Holmes se tut, et le silence soudain me fit l'effet d'une giclée d'angoisse lâchée dans mes veines comme cède un barrage sous la pression de l'eau qui dévaste alors tout sur son passage. J'avais besoin d'entendre sa voix, de me raccrocher aux vibrations de son sternum contre ma colonne vertébrale pour ne pas sombrer dans la panique.

« Continuez, » le pressai-je irrationnellement.

« Une rixe, donc, » obtempéra obligeamment mon ami en rapprochant un peu plus sa bouche de mon oreille – comme s'il avait senti qu'il était devenu mon seul lien ténu entre la réalité et la stupeur agitée dans laquelle je menaçais de basculer – de sorte que ses lèvres frôlaient régulièrement mon lobe. « Une rixe ne permet pas d'envisager un véritable mobile derrière une telle agression. Néanmoins, même si les hommes sont parfois totalement irrationnels, la violence du coup et le fait que votre assaillant a failli vous tuer semblent indiquer une volonté de vous nuire, donc que vous vous connaissiez ou que vous aviez un différend qui justifiât – aux yeux de notre homme, du moins – une telle action. Mmh, » roula Holmes à mon oreille et je sentis la vibration dans tout mon corps comme une décharge électrique. « Je dirais qu'une femme était en question. Je ne vous connais aucun penchant pour le jeu qui eût pu vous mettre en position de devoir des sommes astronomiques à un gentilhomme. Et vous avez cette habitude déconcertante de vouloir ne jamais rien devoir à qui que ce soit, de toute façon. Vous étiez trop jeune pour représenter la moindre concurrence au pouvoir potentiel que notre homme aurait pu avoir et vous n'avez jamais cherché à être en position de pouvoir, de façon générale... Je table sur le troisième type de maux qui mettent invariablement le Yard face à son inutilité notoire, après l'argent et la domination : le crime passionnel, commis sous l'influence de l'alcool, avec comme motif une femme convoitée – ou peut-être même séduite – par vous et votre agresseur. »
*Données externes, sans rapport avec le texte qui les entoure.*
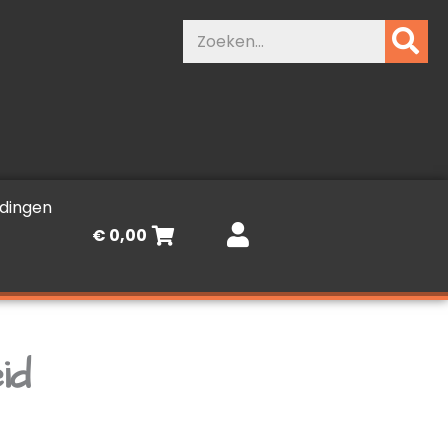
Zoeken
dingen
€
0,00
id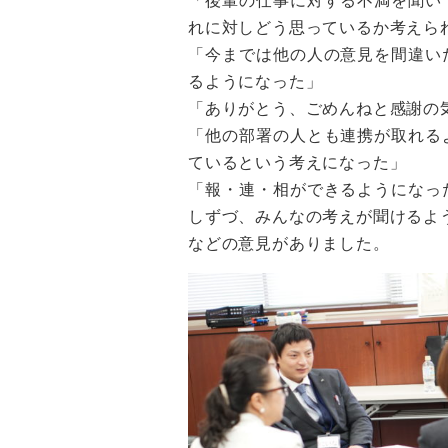
「後輩の仕事に対する不満を聞い
れに対しどう思っているか考えら
「今までは他の人の意見を間違い
るようになった」
「ありがとう、ごめんねと感謝の
「他の部署の人とも連携が取れる
ているという考えになった」
「報・連・相ができるようになっ
しずづ、みんなの考えが聞けるよ
などの意見がありました。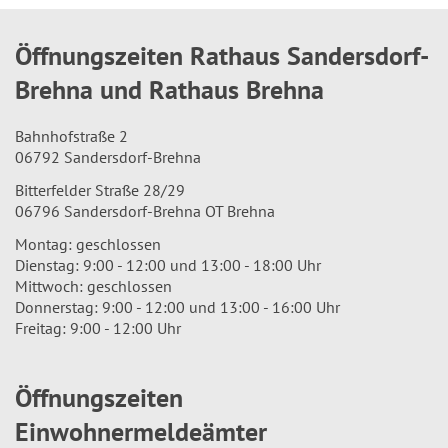
Öffnungszeiten Rathaus Sandersdorf-
Brehna und Rathaus Brehna
Bahnhofstraße 2
06792 Sandersdorf-Brehna
Bitterfelder Straße 28/29
06796 Sandersdorf-Brehna OT Brehna
Montag: geschlossen
Dienstag: 9:00 - 12:00 und 13:00 - 18:00 Uhr
Mittwoch: geschlossen
Donnerstag: 9:00 - 12:00 und 13:00 - 16:00 Uhr
Freitag: 9:00 - 12:00 Uhr
Öffnungszeiten
Einwohnermeldeämter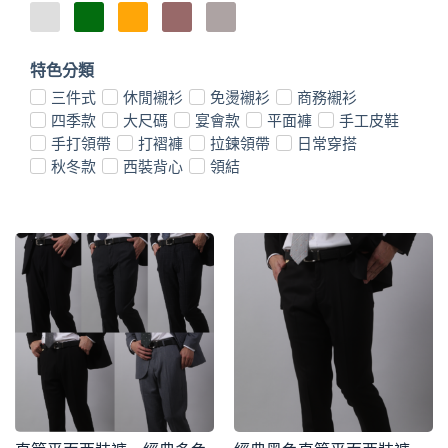
特色分類
三件式
休閒襯衫
免燙襯衫
商務襯衫
四季款
大尺碼
宴會款
平面褲
手工皮鞋
手打領帶
打褶褲
拉鍊領帶
日常穿搭
秋冬款
西裝背心
領結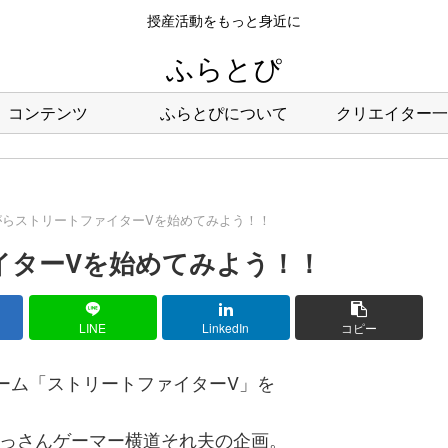
授産活動をもっと身近に
ふらとぴ
コンテンツ
ふらとぴについて
クリエイター一
がらストリートファイターVを始めてみよう！！
イターVを始めてみよう！！
LINE
LinkedIn
コピー
ーム「ストリートファイターV」を
っさんゲーマー横道それ夫の企画。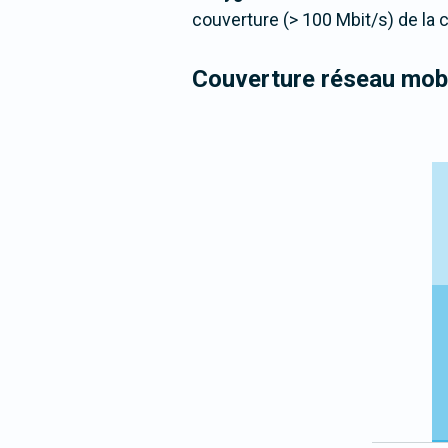
couverture (> 100 Mbit/s) de la
Couverture réseau mobi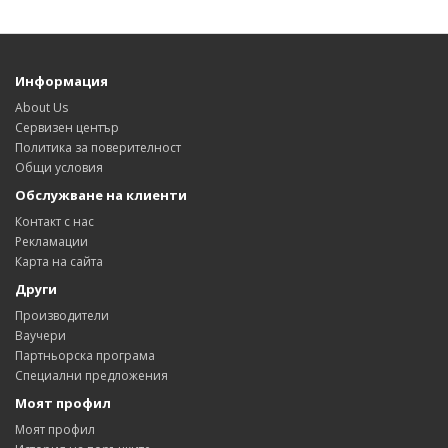
Информация
About Us
Сервизен център
Политика за поверителност
Общи условия
Обслужване на клиенти
Контакт с нас
Рекламации
Карта на сайта
Други
Производители
Ваучери
Партньорска програма
Специални предложения
Моят профил
Моят профил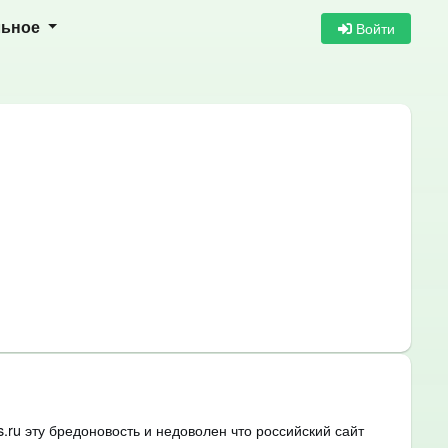
Войти
льное
.ru эту бредоновость и недоволен что российский сайт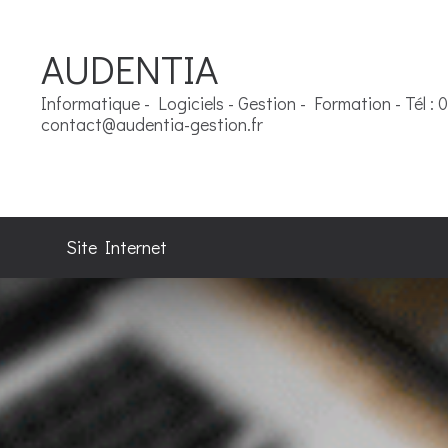
AUDENTIA
Informatique - Logiciels - Gestion - Formation - Tél : 
contact@audentia-gestion.fr
Site Internet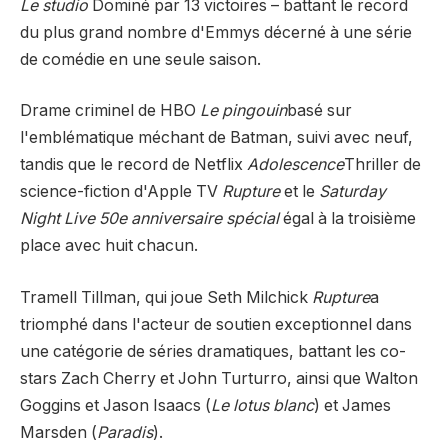
Le studio
Dominé par 13 victoires – battant le record
du plus grand nombre d'Emmys décerné à une série
de comédie en une seule saison.
Drame criminel de HBO
Le pingouin
basé sur
l'emblématique méchant de Batman, suivi avec neuf,
tandis que le record de Netflix
Adolescence
Thriller de
science-fiction d'Apple TV
Rupture
et le
Saturday
Night Live 50e anniversaire spécial
égal à la troisième
place avec huit chacun.
Tramell Tillman, qui joue Seth Milchick
Rupture
a
triomphé dans l'acteur de soutien exceptionnel dans
une catégorie de séries dramatiques, battant les co-
stars Zach Cherry et John Turturro, ainsi que Walton
Goggins et Jason Isaacs (
Le lotus blanc
) et James
Marsden (
Paradis
).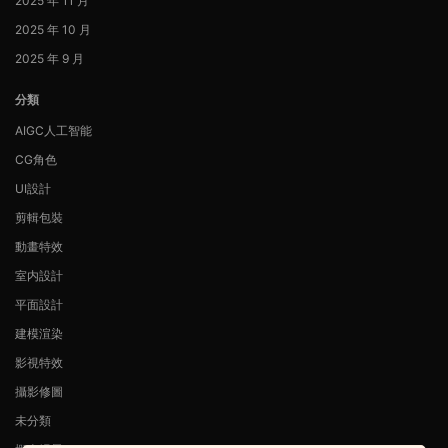
2025 年 11 月
2025 年 10 月
2025 年 9 月
分類
AIGC人工智能
CG角色
UI設計
剪輯包裝
動畫特效
室内設計
平面設計
建模渲染
影視特效
攝影修圖
未分類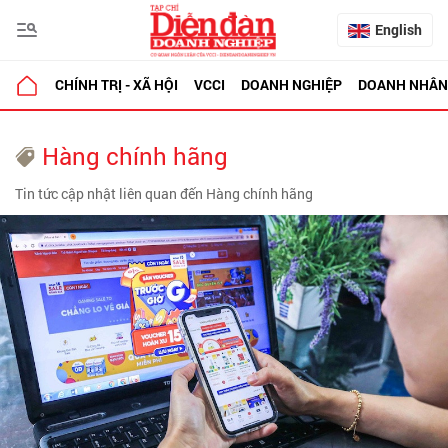
English
CHÍNH TRỊ - XÃ HỘI
VCCI
DOANH NGHIỆP
DOANH NHÂN
Hàng chính hãng
Tin tức cập nhật liên quan đến Hàng chính hãng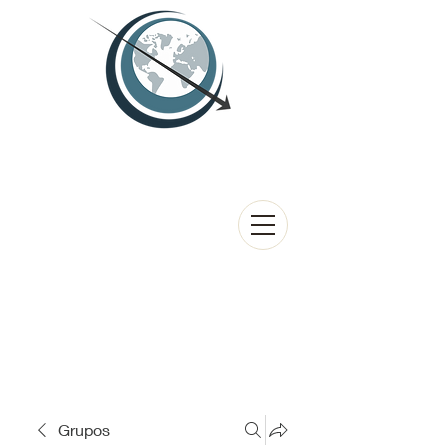
Grupos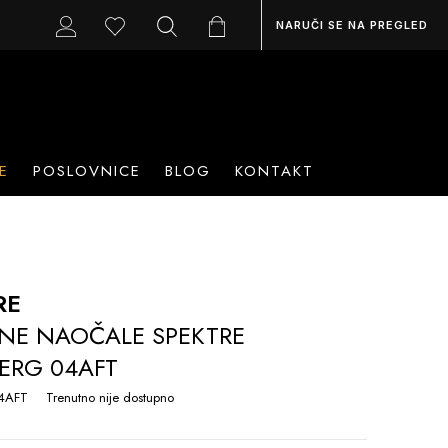
NARUČI SE NA PREGLED
E
POSLOVNICE
BLOG
KONTAKT
RE
NE NAOČALE SPEKTRE
ERG 04AFT
4AFT
Trenutno nije dostupno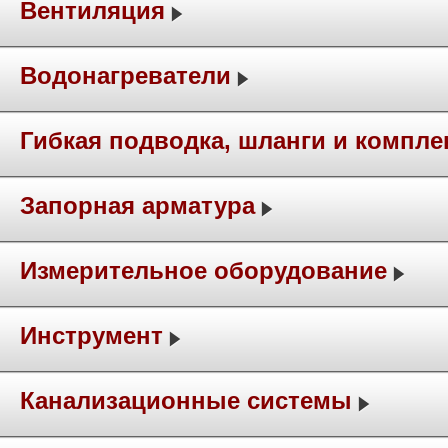
Вентиляция
Водонагреватели
Гибкая подводка, шланги и компл
Запорная арматура
Измерительное оборудование
Инструмент
Канализационные системы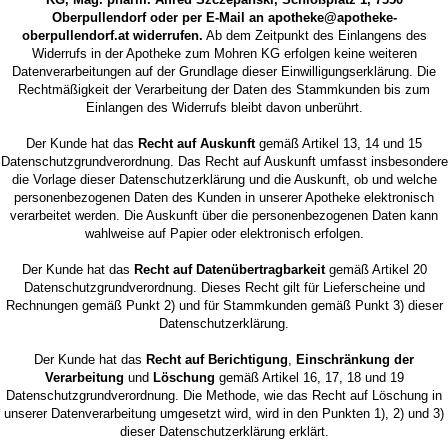
Oberpullendorf oder per E-Mail an apotheke@apotheke-
oberpullendorf.at widerrufen.
Ab dem Zeitpunkt des Einlangens des
Widerrufs in der Apotheke zum Mohren KG erfolgen keine weiteren
Datenverarbeitungen auf der Grundlage dieser Einwilligungserklärung. Die
Rechtmäßigkeit der Verarbeitung der Daten des Stammkunden bis zum
Einlangen des Widerrufs bleibt davon unberührt.
Der Kunde hat das
Recht auf Auskunft
gemäß Artikel 13, 14 und 15
Datenschutzgrundverordnung. Das Recht auf Auskunft umfasst insbesondere
die Vorlage dieser Datenschutzerklärung und die Auskunft, ob und welche
personenbezogenen Daten des Kunden in unserer Apotheke elektronisch
verarbeitet werden. Die Auskunft über die personenbezogenen Daten kann
wahlweise auf Papier oder elektronisch erfolgen.
Der Kunde hat das
Recht auf Datenübertragbarkeit
gemäß Artikel 20
Datenschutzgrundverordnung. Dieses Recht gilt für Lieferscheine und
Rechnungen gemäß Punkt 2) und für Stammkunden gemäß Punkt 3) dieser
Datenschutzerklärung.
Der Kunde hat das
Recht auf Berichtigung
,
Einschränkung der
Verarbeitung
und
Löschung
gemäß Artikel 16, 17, 18 und 19
Datenschutzgrundverordnung. Die Methode, wie das Recht auf Löschung in
unserer Datenverarbeitung umgesetzt wird, wird in den Punkten 1), 2) und 3)
dieser Datenschutzerklärung erklärt.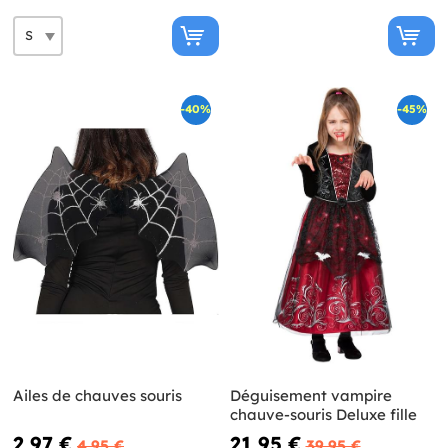
-40%
-45%
Ailes de chauves souris
Déguisement vampire
chauve-souris Deluxe fille
2,97 €
21,95 €
4,95 €
39,95 €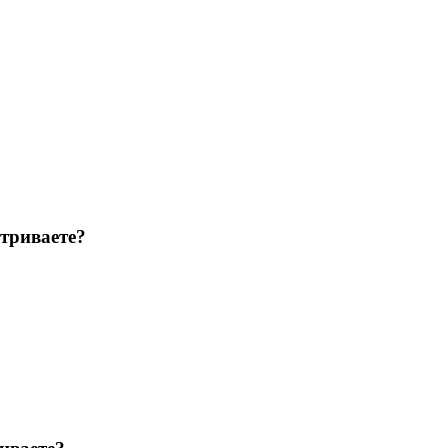
триваете?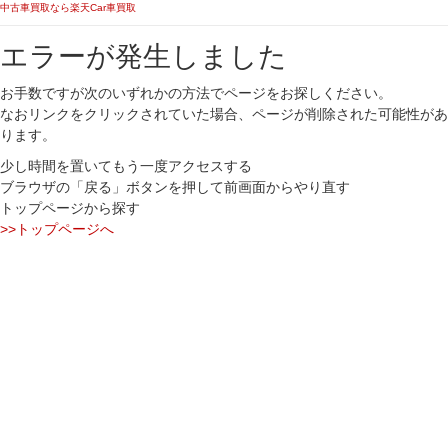
中古車買取なら楽天Car車買取
エラーが発生しました
お手数ですが次のいずれかの方法でページをお探しください。
なおリンクをクリックされていた場合、ページが削除された可能性があ
ります。
少し時間を置いてもう一度アクセスする
ブラウザの「戻る」ボタンを押して前画面からやり直す
トップページから探す
>>トップページへ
J'acquiesçai, groggy par tant de paroles et surtout, par leur véracité. Déduire les informations relatives à ma blessure en Afghanistan semblait presque de l'amateurisme, à côté de ce que Holmes venait de lire dans ma blessure qu'il continuait de parcourir dans un sens puis dans l'autre du bout de ses doigts. Je n'avais jamais abordé le moindre de ces sujets avec lui, que ce fût la blessure en soi ou la femme en question, et encore moins l'époque à laquelle tout cela s'était déroulé.

« Laissez-moi m'aventurer en des eaux plus troubles, » souffla encore le détective à mon oreille d'une voix joueuse, « et pardonnez-moi si je me fourvoie. Je vous avouerai être sur le point d'énoncer des hypothèses que mon instinct seul me souffle et qui ne sont en rien basées sur un fait ni un indice clair. Je vous ai déjà vu opérer avec les femmes, et votre prudence extrême dans vos tentatives de séduction tant que vous n'avez pas l'assurance que lesdites femelles ne sont pas autrement engagées me ferait penser que vous étiez, dans cette histoire vieille de quinze ans, l'amant et qu'il était le mari, ou le fiancé, du moins l'homme officiel de la situation. J'ai envie de croire en une aventure avec une femme plus âgée, car vous avez ce type respect pour le sexe faible et le désir ardent d'apprendre en tout domaine. Je vous vois donc vous faire enseigner les choses de l'amour par une femme d'âge mûr, et étant donné votre esprit romantique, je suis convaincu que vous pensiez l'aimer. Une femme allant sur la trentaine, donc, mariée, mère certainement. Et vous avez croisé le mari cocu dans un pub. Peut-être étiez-vous en train de vous venter de vos exploits auprès de vos camarades, que son mari était là et qu'il vous a entendu... »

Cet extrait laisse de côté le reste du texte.